* Your task *
From the records below, output exactly the lines running from the line containing "eview — 一個社群維護者的日常" through the line containing "我们不断更新生产设备和技术工艺，确保产品竞争力：", and no others.

* Material for this task *
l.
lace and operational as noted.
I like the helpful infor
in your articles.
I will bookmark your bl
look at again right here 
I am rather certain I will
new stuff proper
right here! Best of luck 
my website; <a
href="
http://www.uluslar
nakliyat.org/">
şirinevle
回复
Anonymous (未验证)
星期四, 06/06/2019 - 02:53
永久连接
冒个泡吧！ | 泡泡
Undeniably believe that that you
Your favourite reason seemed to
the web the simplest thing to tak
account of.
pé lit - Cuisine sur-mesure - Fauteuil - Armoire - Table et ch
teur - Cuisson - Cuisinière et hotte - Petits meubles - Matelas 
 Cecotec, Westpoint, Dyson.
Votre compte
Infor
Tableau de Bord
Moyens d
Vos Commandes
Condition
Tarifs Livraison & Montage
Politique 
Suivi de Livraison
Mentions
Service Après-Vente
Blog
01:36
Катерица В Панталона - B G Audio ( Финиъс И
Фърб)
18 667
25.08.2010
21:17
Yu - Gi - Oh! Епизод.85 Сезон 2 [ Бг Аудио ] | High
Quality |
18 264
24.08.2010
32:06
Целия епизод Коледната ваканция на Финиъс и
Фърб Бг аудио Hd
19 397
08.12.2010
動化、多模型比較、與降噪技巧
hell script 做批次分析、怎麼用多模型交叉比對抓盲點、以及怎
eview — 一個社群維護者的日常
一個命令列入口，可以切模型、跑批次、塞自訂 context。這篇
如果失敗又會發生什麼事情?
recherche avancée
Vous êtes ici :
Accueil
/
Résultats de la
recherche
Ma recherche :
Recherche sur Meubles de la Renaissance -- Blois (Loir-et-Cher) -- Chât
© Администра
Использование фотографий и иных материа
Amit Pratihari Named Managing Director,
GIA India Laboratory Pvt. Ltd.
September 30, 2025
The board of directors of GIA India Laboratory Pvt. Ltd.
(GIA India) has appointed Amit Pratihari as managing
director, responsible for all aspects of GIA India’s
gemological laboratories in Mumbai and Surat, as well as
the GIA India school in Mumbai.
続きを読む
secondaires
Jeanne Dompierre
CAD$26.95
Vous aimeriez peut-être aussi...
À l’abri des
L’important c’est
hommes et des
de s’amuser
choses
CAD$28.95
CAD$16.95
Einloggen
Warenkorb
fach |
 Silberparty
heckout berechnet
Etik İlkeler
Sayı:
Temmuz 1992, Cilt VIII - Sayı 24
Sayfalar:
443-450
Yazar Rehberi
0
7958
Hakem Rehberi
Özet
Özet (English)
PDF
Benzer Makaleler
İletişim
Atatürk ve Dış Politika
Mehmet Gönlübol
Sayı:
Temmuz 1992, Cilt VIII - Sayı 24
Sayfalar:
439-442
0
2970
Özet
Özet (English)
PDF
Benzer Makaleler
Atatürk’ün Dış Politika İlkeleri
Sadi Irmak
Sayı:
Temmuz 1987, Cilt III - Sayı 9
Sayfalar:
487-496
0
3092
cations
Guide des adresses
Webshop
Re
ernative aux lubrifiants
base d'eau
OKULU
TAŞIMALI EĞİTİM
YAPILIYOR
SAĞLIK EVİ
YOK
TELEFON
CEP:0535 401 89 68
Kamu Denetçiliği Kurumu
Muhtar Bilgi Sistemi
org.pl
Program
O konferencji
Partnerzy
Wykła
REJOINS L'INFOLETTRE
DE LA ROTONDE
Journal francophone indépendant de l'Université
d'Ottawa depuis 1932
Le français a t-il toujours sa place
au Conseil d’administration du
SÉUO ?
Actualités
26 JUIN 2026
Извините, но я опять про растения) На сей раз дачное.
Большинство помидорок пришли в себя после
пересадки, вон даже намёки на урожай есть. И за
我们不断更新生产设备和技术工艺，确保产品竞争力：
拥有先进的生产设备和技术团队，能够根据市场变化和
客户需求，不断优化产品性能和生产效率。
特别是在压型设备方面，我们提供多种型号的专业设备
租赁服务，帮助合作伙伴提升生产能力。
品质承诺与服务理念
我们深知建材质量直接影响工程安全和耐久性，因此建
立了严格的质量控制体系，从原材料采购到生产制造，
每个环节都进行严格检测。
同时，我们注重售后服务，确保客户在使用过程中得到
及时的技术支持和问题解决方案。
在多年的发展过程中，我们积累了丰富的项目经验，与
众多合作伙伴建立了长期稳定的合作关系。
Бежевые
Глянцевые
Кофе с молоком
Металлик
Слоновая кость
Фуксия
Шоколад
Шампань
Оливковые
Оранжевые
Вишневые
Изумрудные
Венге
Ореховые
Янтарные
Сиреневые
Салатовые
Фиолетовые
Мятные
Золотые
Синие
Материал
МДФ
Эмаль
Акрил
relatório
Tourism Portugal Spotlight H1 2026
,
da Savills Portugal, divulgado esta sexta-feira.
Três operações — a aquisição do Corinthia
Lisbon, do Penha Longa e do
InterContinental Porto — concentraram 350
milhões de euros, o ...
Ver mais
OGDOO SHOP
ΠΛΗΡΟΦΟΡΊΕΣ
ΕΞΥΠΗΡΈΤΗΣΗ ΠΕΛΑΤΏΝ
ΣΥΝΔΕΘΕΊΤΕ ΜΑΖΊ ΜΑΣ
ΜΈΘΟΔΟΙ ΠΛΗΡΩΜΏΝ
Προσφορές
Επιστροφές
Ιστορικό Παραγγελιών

* Answer for this exercise *
eview — 一個社群維護者的日常
一個命令列入口，可以切模型、跑批次、塞自訂 context。這篇
如果失敗又會發生什麼事情?
recherche avancée
Vous êtes ici :
Accueil
/
Résultats de la
recherche
Ma recherche :
Recherche sur Meubles de la Renaissance -- Blois (Loir-et-Cher) -- Chât
© Администра
Использование фотографий и иных материа
Amit Pratihari Named Managing Director,
GIA India Laboratory Pvt. Ltd.
September 30, 2025
The board of directors of GIA India Laboratory Pvt. Ltd.
(GIA India) has appointed Amit Pratihari as managing
director, responsible for all aspects of GIA India’s
gemological laboratories in Mumbai and Surat, as well as
the GIA India school in Mumbai.
続きを読む
secondaires
Jeanne Dompierre
CAD$26.95
Vous aimeriez peut-être aussi...
À l’abri des
L’important c’est
hommes et des
de s’amuser
choses
CAD$28.95
CAD$16.95
Einloggen
Warenkorb
fach |
 Silberparty
heckout berechnet
Etik İlkeler
Sayı:
Temmuz 1992, Cilt VIII - Sayı 24
Sayfalar:
443-450
Yazar Rehberi
0
7958
Hakem Rehberi
Özet
Özet (English)
PDF
Benzer Makaleler
İletişim
Atatürk ve Dış Politika
Mehmet Gönlübol
Sayı:
Temmuz 1992, Cilt VIII - Sayı 24
Sayfalar:
439-442
0
2970
Özet
Özet (English)
PDF
Benzer Makaleler
Atatürk’ün Dış Politika İlkeleri
Sadi Irmak
Sayı:
Temmuz 1987, Cilt III - Sayı 9
Sayfalar:
487-496
0
3092
cations
Guide des adresses
Webshop
Re
ernative aux lubrifiants
base d'eau
OKULU
TAŞIMALI EĞİTİM
YAPILIYOR
SAĞLIK EVİ
YOK
TELEFON
CEP:0535 401 89 68
Kamu Denetçiliği Kurumu
Muhtar Bilgi Sistemi
org.pl
Program
O konferencji
Partnerzy
Wykła
REJOINS L'INFOLETTRE
DE LA ROTONDE
Journal francophone indépendant de l'Université
d'Ottawa depuis 1932
Le français a t-il toujours sa place
au Conseil d’administration du
SÉUO ?
Actualités
26 JUIN 2026
Извините, но я опять про растения) На сей раз дачное.
Большинство помидорок пришли в себя после
пересадки, вон даже намёки на урожай есть. И за
我们不断更新生产设备和技术工艺，确保产品竞争力：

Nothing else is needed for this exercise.